From: Lukasz Piwowarek
Subject: Re: Anyway to detect application startup failure within monit?
Date: Tue, 17 Jan 2012 17:58:11 -0700

Kun,

I use Monit to check Nginx, Node.js and RedisDB and Monit already reports if the service failed to start. I do not know much about Monit - in all cases however my init scripts for these programs are more "standard" if you will - I do not use Monit to start the service - I assume Monit reads the exit code from the init script and reports failure or success based on that.

For example this is how I start RedisDB:

# Variable Definitions

REDIS=/usr/bin/redis-server
CONFIG=/etc/redis.conf
LOCKFILE=/var/lock/subsys/redis

[ -f /etc/sysconfig/redis ] && . /etc/sysconfig/redis

start() {
        if [ -x $REDIS ] ; then
                if [ -f $CONFIG ] ; then
                        echo -n $"Starting RedisDB: "
                        daemon $REDIS $CONFIG
                        RETVAL=$?
                        echo
                        [ $RETVAL -eq 0 ] && touch $LOCKFILE
                        return $RETVAL
                else
                        echo -n $"Cannot find RedisDB configuration at $CONFIG."
                fi
                else -n $"Cannot find RedisDB executable at $REDIS."
        fi
}

Hope this helps.

Cheers

Lukasz

On Tue, Jan 17, 2012 at 5:28 PM, Kun Xi <address@hidden> wrote:
Hello,

tl;dr: go to the end for the question, please.

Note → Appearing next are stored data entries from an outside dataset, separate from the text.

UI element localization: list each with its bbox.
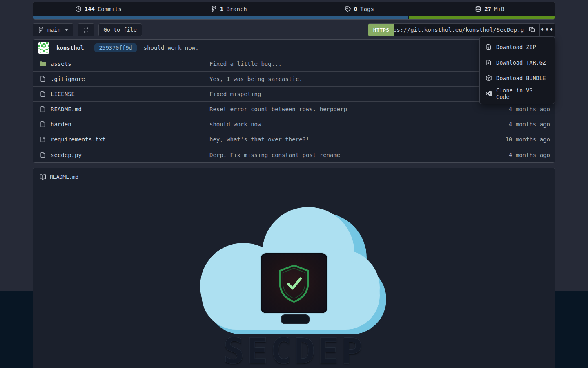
file-cell: LICENSE	[33, 91, 209, 97]
menu-item-label: Download TAR.GZ	[496, 59, 546, 66]
secdep-wordmark: SECDEP	[200, 334, 388, 367]
menu-item-download-zip[interactable]: Download ZIP	[480, 39, 555, 55]
file-cell: harden	[33, 121, 209, 128]
stat-commits[interactable]: 144 Commits	[33, 2, 164, 16]
file-age: 4 months ago	[486, 106, 555, 112]
file-table: konsthol 259370ff9d should work now. ass…	[33, 39, 555, 163]
file-name[interactable]: LICENSE	[51, 91, 75, 97]
go-to-file-button[interactable]: Go to file	[98, 23, 142, 36]
menu-item-label: Clone in VS Code	[496, 87, 549, 100]
file-cell: requirements.txt	[33, 136, 209, 143]
chevron-down-icon	[65, 29, 68, 31]
table-row: README.md Reset error count between rows…	[33, 102, 555, 117]
branch-icon	[211, 6, 217, 12]
compare-button[interactable]	[78, 23, 94, 36]
book-icon	[40, 174, 46, 180]
clone-url-value: ps://git.konsthol.eu/konsthol/SecDep.git	[394, 27, 524, 33]
file-commit-message[interactable]: Fixed mispeling	[209, 91, 486, 97]
commit-author[interactable]: konsthol	[56, 45, 84, 51]
file-name[interactable]: harden	[51, 121, 71, 128]
avatar[interactable]	[38, 42, 49, 54]
language-bar	[33, 16, 555, 20]
stat-size[interactable]: 27 MiB	[425, 2, 555, 16]
language-segment-2[interactable]	[409, 16, 555, 20]
file-icon	[40, 91, 46, 97]
clone-url-input[interactable]: ps://git.konsthol.eu/konsthol/SecDep.git	[394, 24, 524, 36]
kebab-icon: •••	[541, 26, 554, 34]
size-count: 27	[484, 6, 491, 12]
readme-title: README.md	[50, 174, 78, 180]
size-label: MiB	[494, 6, 504, 12]
https-protocol-button[interactable]: HTTPS	[368, 24, 394, 36]
menu-item-label: Download ZIP	[496, 44, 536, 50]
repo-content: 144 Commits 1 Branch 0 Tags 27 MiB	[33, 0, 555, 368]
branch-icon	[38, 27, 44, 33]
file-age: 4 months ago	[486, 121, 555, 128]
shield-check-icon	[276, 263, 312, 304]
commits-count: 144	[85, 6, 95, 12]
copy-url-button[interactable]	[524, 24, 539, 36]
file-cell: README.md	[33, 106, 209, 112]
table-row: harden should work now. 4 months ago	[33, 117, 555, 132]
stat-tags[interactable]: 0 Tags	[294, 2, 425, 16]
file-cell: .gitignore	[33, 76, 209, 82]
file-name[interactable]: README.md	[51, 106, 82, 112]
history-icon	[75, 6, 82, 12]
more-actions-button[interactable]: •••	[539, 24, 555, 36]
branches-label: Branch	[226, 6, 247, 12]
file-commit-message[interactable]: Yes, I was being sarcastic.	[209, 76, 486, 82]
file-icon	[40, 106, 46, 112]
file-commit-message[interactable]: Derp. Fix missing constant post rename	[209, 152, 486, 158]
menu-item-download-targz[interactable]: Download TAR.GZ	[480, 55, 555, 70]
commit-hash-badge[interactable]: 259370ff9d	[94, 43, 136, 52]
clone-panel: HTTPS ps://git.konsthol.eu/konsthol/SecD…	[368, 23, 555, 36]
file-commit-message[interactable]: Fixed a little bug...	[209, 61, 486, 67]
file-commit-message[interactable]: hey, what's that over there?!	[209, 136, 486, 143]
folder-icon	[40, 61, 46, 67]
table-row: .gitignore Yes, I was being sarcastic.	[33, 72, 555, 87]
file-cell: assets	[33, 61, 209, 67]
zip-file-icon	[486, 44, 492, 50]
monitor-graphic	[261, 253, 327, 313]
table-row: requirements.txt hey, what's that over t…	[33, 132, 555, 147]
language-segment-1[interactable]	[33, 16, 408, 20]
menu-item-download-bundle[interactable]: Download BUNDLE	[480, 70, 555, 86]
commits-label: Commits	[98, 6, 122, 12]
latest-commit-row: konsthol 259370ff9d should work now.	[33, 40, 555, 56]
table-row: assets Fixed a little bug...	[33, 56, 555, 72]
file-icon	[40, 152, 46, 158]
tag-icon	[345, 6, 351, 12]
file-name[interactable]: requirements.txt	[51, 136, 106, 143]
file-name[interactable]: assets	[51, 61, 71, 67]
commit-message[interactable]: should work now.	[144, 45, 199, 51]
table-row: LICENSE Fixed mispeling	[33, 87, 555, 102]
repo-stats-row: 144 Commits 1 Branch 0 Tags 27 MiB	[33, 2, 555, 16]
file-cell: secdep.py	[33, 152, 209, 158]
database-icon	[475, 6, 481, 12]
branch-selector[interactable]: main	[33, 23, 74, 36]
monitor-stand-graphic	[281, 314, 310, 324]
stat-branches[interactable]: 1 Branch	[164, 2, 294, 16]
readme-body: SECDEP	[33, 207, 555, 368]
menu-item-clone-vscode[interactable]: Clone in VS Code	[480, 86, 555, 101]
readme-panel: README.md	[33, 168, 555, 368]
zip-file-icon	[486, 59, 492, 66]
vscode-icon	[486, 90, 492, 97]
branches-count: 1	[220, 6, 223, 12]
branch-selector-label: main	[47, 27, 61, 33]
copy-icon	[529, 27, 535, 33]
secdep-logo-image: SECDEP	[200, 207, 388, 368]
menu-item-label: Download BUNDLE	[496, 75, 546, 81]
file-name[interactable]: secdep.py	[51, 152, 82, 158]
file-commit-message[interactable]: should work now.	[209, 121, 486, 128]
repo-toolbar: main Go to file HTTPS ps://git.konsthol.…	[33, 23, 555, 36]
file-name[interactable]: .gitignore	[51, 76, 85, 82]
tags-label: Tags	[360, 6, 374, 12]
https-label: HTTPS	[373, 27, 389, 33]
file-commit-message[interactable]: Reset error count between rows. herpderp	[209, 106, 486, 112]
download-dropdown-menu: Download ZIP Download TAR.GZ Download BU…	[479, 36, 555, 104]
compare-icon	[83, 27, 89, 33]
file-age: 10 months ago	[486, 136, 555, 143]
identicon-image	[38, 42, 49, 54]
go-to-file-label: Go to file	[104, 27, 137, 33]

We are trying to use monit to start/monitor some services, and the
basic workflow is:

Start monit very early as a system-level service using init script.
In service foo init script, create a foo.conf in /etc/monit/conf.d
Reload monit
monit start foo

==== monitrc  snippet ====
set daemon 5
set logfile syslog facility log_daemon
set pidfile /tmp/monit-wfe1.pid
set idfile /var/run/monit/monit.id
set statefile /var/run/monit/monit.state
set httpd port 2812 and use the address 127.0.0.1
   allow localhost

include /etc/monit/conf.d/*
==== monitrc snippet ====

The service foo's monit config
==== conf.d/foo.conf ===

check process foo with pidfile /tmp/foo.pid
  start "/opt/bin/foo --pidfile /tmp/foo-wfe1.pid --instance-id foo-wfe1  -d"
  stop "/sbin/start-stop-daemon --stop --quiet -R 120 --oknodo
--pidfile /tmp/foo-wfe1.pid"
  if failed host 192.168.0.16 port 8086 protocol http
      and request '/ping'
      with timeout 5 seconds for 4 cycles
  then restart
==== conf.d/foo.conf ====

Here is the init script snippet to start service foo:
==== init.d/foo ====
function start() {
  monit_config # create the conf.d/foo.conf using the magic
environment variable
   /usr/sbin/monit -c $MONIT_RC reload
   while :
   do
       sleep 1
       /usr/sbin/monit -c $MONIT_RC start foo
       STATUS=`/usr/sbin/monit -c $MONIT_RC summary | sed -n
"s/Process 'foo' *\([a-z]*\)/\1/p"`
       if [ "$STATUS" = 'running' ]; then
           break
       fi
   done
   RETVAL=0
}
==== init.d/foo ====

The service foo may crash in startup due to the corrupted configure
file, incompatible environment . This approach will keep retrying it,
and to make things worse, monit does not handle the process crash very
well, the stderr is filled with:

monit: cannot read status from the monit daemon

QUESTION:
Any way to detect the process died in the startup in monit, and what
is appropriate approach for monitor to bail out in such a scenario,
for example, unmonitor and return the error status from foo?